Copy every line below that has the word "Sirin" in it.

== Material provided

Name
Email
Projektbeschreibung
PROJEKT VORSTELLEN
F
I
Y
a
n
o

====
== Material provided

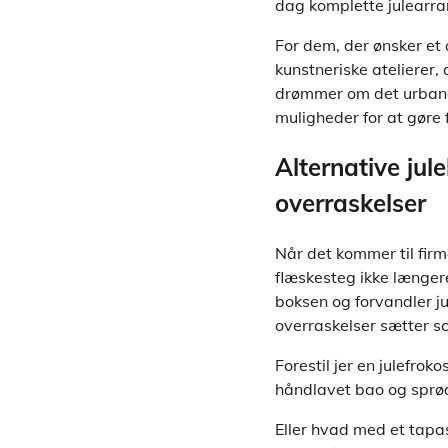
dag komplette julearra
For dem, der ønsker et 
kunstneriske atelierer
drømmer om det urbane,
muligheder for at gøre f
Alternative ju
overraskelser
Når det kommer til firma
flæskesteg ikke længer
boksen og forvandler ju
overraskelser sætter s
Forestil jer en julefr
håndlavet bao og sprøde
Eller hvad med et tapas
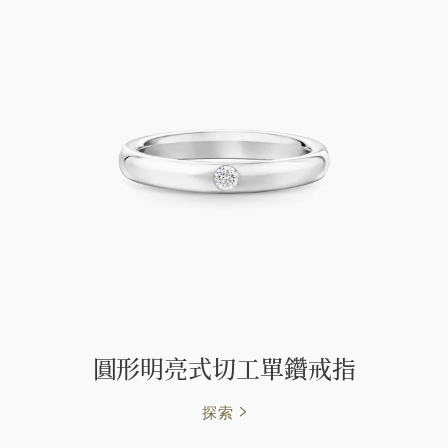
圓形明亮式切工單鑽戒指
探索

====
== Material provided

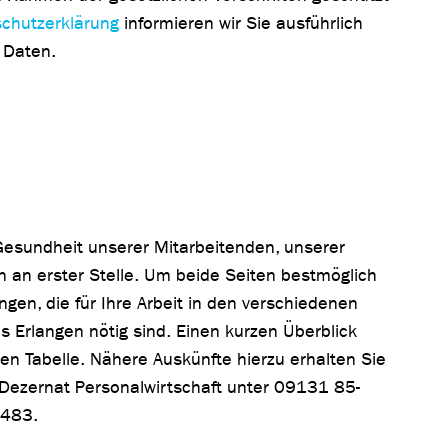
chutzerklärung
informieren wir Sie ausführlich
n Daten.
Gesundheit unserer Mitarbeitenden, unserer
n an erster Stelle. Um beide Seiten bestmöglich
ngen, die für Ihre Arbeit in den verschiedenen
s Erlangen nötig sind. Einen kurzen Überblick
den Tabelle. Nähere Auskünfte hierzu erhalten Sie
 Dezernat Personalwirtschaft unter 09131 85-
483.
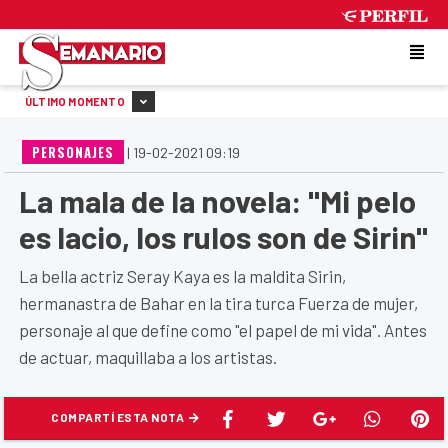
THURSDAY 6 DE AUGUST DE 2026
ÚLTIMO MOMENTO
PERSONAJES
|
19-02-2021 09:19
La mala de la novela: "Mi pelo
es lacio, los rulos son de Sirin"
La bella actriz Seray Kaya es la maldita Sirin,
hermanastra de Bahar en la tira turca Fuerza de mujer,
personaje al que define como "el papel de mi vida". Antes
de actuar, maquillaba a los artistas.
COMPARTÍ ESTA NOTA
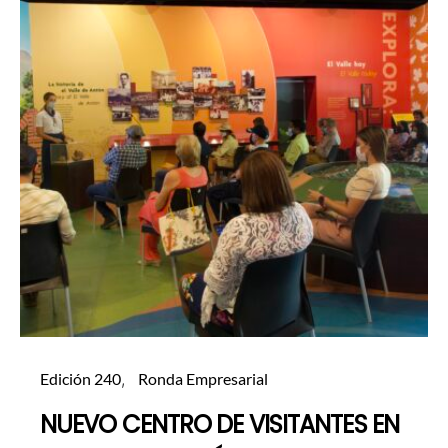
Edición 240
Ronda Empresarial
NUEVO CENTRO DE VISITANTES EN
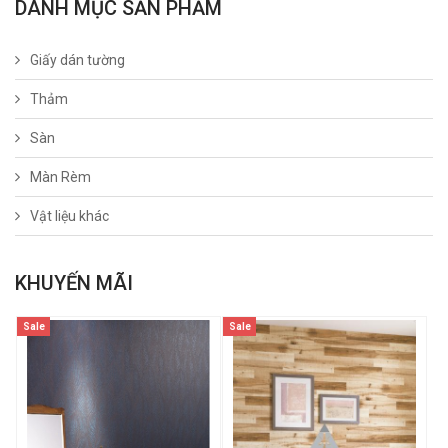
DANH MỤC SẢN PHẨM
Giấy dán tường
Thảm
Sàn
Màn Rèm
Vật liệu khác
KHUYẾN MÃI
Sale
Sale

====

● Exercise response
es lacio, los rulos son de Sirin"
La bella actriz Seray Kaya es la maldita Sirin,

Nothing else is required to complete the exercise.